Collected data
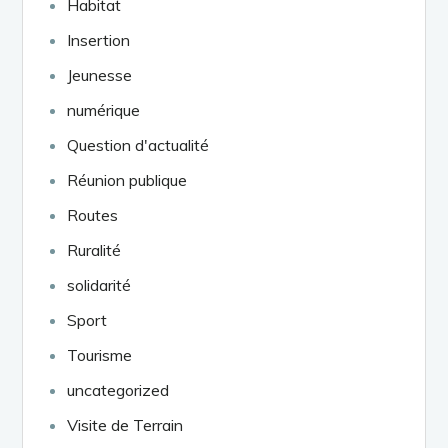
Habitat
Insertion
Jeunesse
numérique
Question d'actualité
Réunion publique
Routes
Ruralité
solidarité
Sport
Tourisme
uncategorized
Visite de Terrain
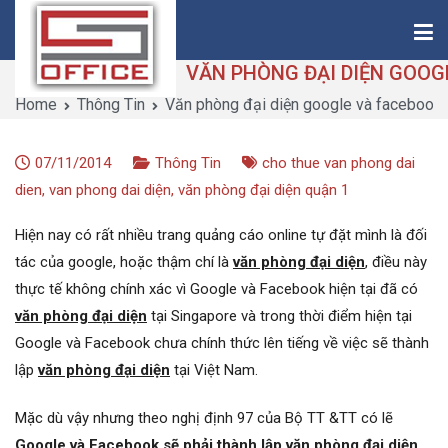
Skip
to
content
Home
Thông Tin
Văn phòng đại diện google và facebook 
Saigon-Office
Saving Is Solution
07/11/2014
Thông Tin
cho thue van phong dai
dien
,
van phong dai diện
,
văn phòng đại diện quận 1
Hiện nay có rất nhiều trang quảng cáo online tự đặt mình là đối
tác của google, hoặc thậm chí là
văn phòng đại diện
, điều này
thực tế không chính xác vì Google và Facebook hiện tại đã có
văn phòng đại diện
tại Singapore và trong thời điểm hiện tại
Google và Facebook chưa chính thức lên tiếng về việc sẽ thành
lập
văn phòng đại diện
tại Việt Nam.
Mặc dù vậy nhưng theo nghị định 97 của Bộ TT &TT có lẽ
Google và Facebook sẽ phải thành lập văn phòng đại diện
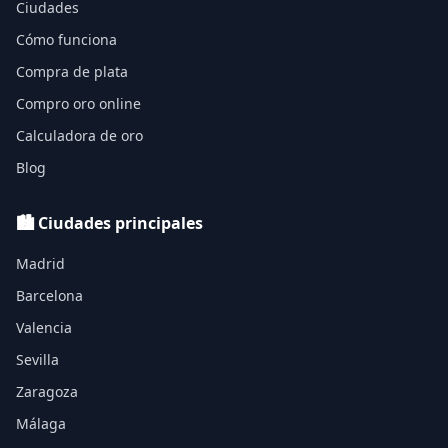
Ciudades
Cómo funciona
Compra de plata
Compro oro online
Calculadora de oro
Blog
🏙️ Ciudades principales
Madrid
Barcelona
Valencia
Sevilla
Zaragoza
Málaga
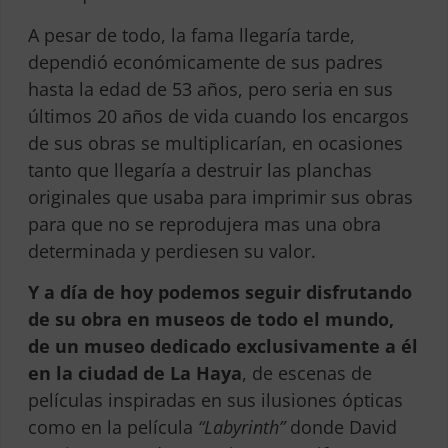
A pesar de todo, la fama llegaría tarde,
dependió económicamente de sus padres
hasta la edad de 53 años, pero seria en sus
últimos 20 años de vida cuando los encargos
de sus obras se multiplicarían, en ocasiones
tanto que llegaría a destruir las planchas
originales que usaba para imprimir sus obras
para que no se reprodujera mas una obra
determinada y perdiesen su valor.
Y a día de hoy podemos seguir disfrutando
de su obra en museos de todo el mundo,
de un museo dedicado exclusivamente a él
en la ciudad de La Haya
, de escenas de
películas inspiradas en sus ilusiones ópticas
como en la película
“Labyrinth”
donde David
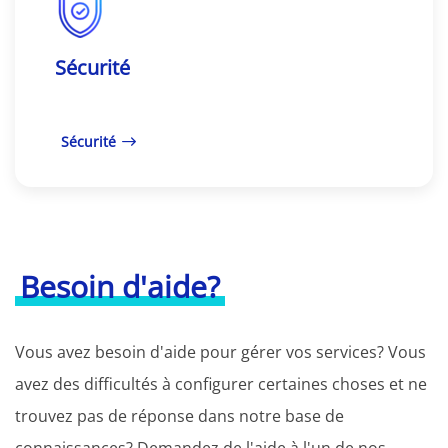
Sécurité
Sécurité
Besoin d'aide?
Vous avez besoin d'aide pour gérer vos services? Vous
avez des difficultés à configurer certaines choses et ne
trouvez pas de réponse dans notre base de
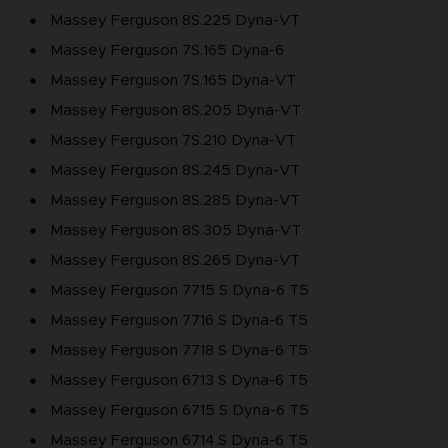
Massey Ferguson 8S.225 Dyna-VT
Massey Ferguson 7S.165 Dyna-6
Massey Ferguson 7S.165 Dyna-VT
Massey Ferguson 8S.205 Dyna-VT
Massey Ferguson 7S.210 Dyna-VT
Massey Ferguson 8S.245 Dyna-VT
Massey Ferguson 8S.285 Dyna-VT
Massey Ferguson 8S.305 Dyna-VT
Massey Ferguson 8S.265 Dyna-VT
Massey Ferguson 7715 S Dyna-6 T5
Massey Ferguson 7716 S Dyna-6 T5
Massey Ferguson 7718 S Dyna-6 T5
Massey Ferguson 6713 S Dyna-6 T5
Massey Ferguson 6715 S Dyna-6 T5
Massey Ferguson 6714 S Dyna-6 T5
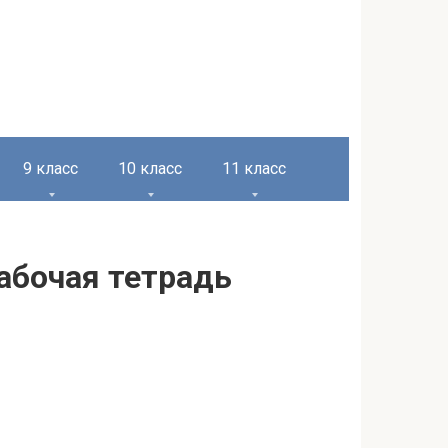
9 класс
10 класс
11 класс
Рабочая тетрадь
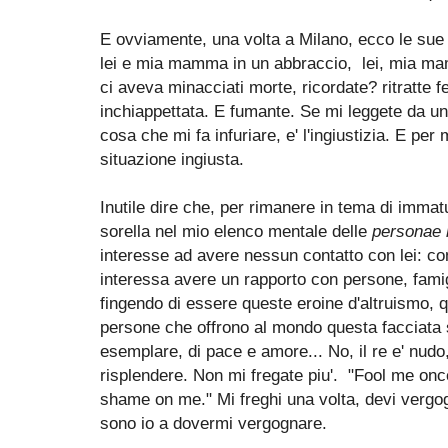
E ovviamente, una volta a Milano, ecco le sue 
lei e mia mamma in un abbraccio, lei, mia mamm
ci aveva minacciati morte, ricordate? ritratte fe
inchiappettata. E fumante. Se mi leggete da un
cosa che mi fa infuriare, e' l'ingiustizia. E per
situazione ingiusta.
Inutile dire che, per rimanere in tema di immat
sorella nel mio elenco mentale delle
personae 
interesse ad avere nessun contatto con lei: com
interessa avere un rapporto con persone, famig
fingendo di essere queste eroine d'altruismo, 
persone che offrono al mondo questa facciata s
esemplare, di pace e amore... No, il re e' nudo
risplendere. Non mi fregate piu'. "Fool me on
shame on me." Mi freghi una volta, devi vergog
sono io a dovermi vergognare.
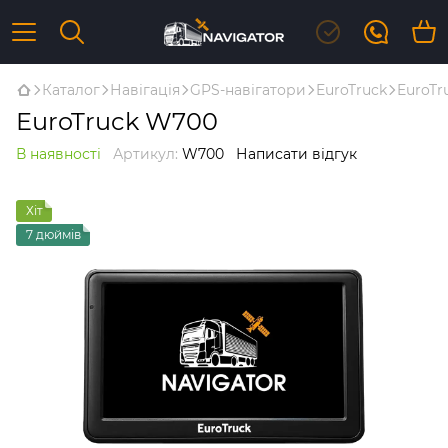
Каталог
Навігація
GPS-навігатори
EuroTruck
EuroTr
EuroTruck W700
В наявності
Артикул:
W700
Написати відгук
Хіт
7 дюймів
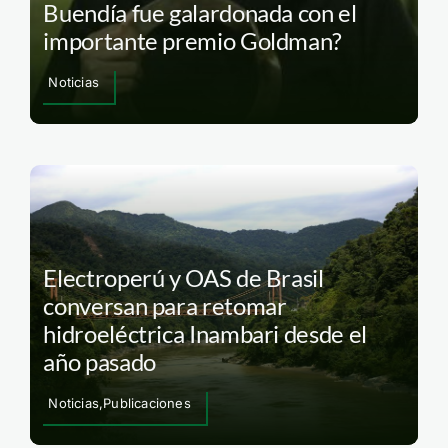
Buendía fue galardonada con el
importante premio Goldman?
Noticias
Electroperú y OAS de Brasil
conversan para retomar
hidroeléctrica Inambari desde el
año pasado
Noticias,Publicaciones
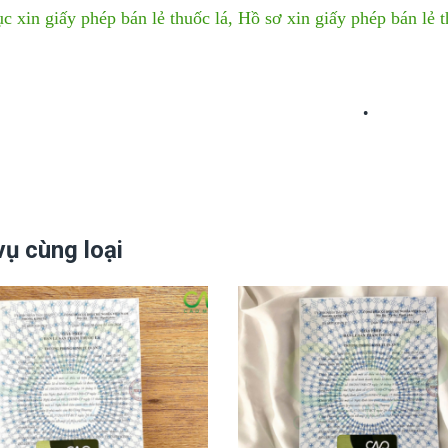
ục xin giấy phép bán lẻ thuốc lá,
Hồ sơ xin giấy phép bán lẻ 
vụ cùng loại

Your objective
Within the data above, how many lines include "phong"? The number alone is the answer.

Solved exercise
2